Saved data entries:
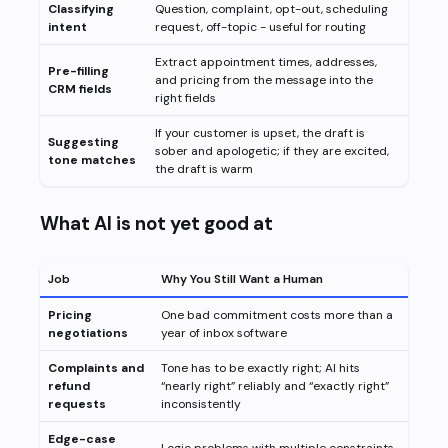
Classifying
Question, complaint, opt-out, scheduling
intent
request, off-topic - useful for routing
Extract appointment times, addresses,
Pre-filling
and pricing from the message into the
CRM fields
right fields
If your customer is upset, the draft is
Suggesting
sober and apologetic; if they are excited,
tone matches
the draft is warm
What AI is not yet good at
Job
Why You Still Want a Human
Pricing
One bad commitment costs more than a
negotiations
year of inbox software
Complaints and
Tone has to be exactly right; AI hits
refund
“nearly right” reliably and “exactly right”
requests
inconsistently
Edge-case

WHAT THIS TASK INVOLVES
Go through the entries and copy every line with "exactly".

RESULT OF THIS EXERCISE
Tone has to be exactly right; AI hits
“nearly right” reliably and “exactly right”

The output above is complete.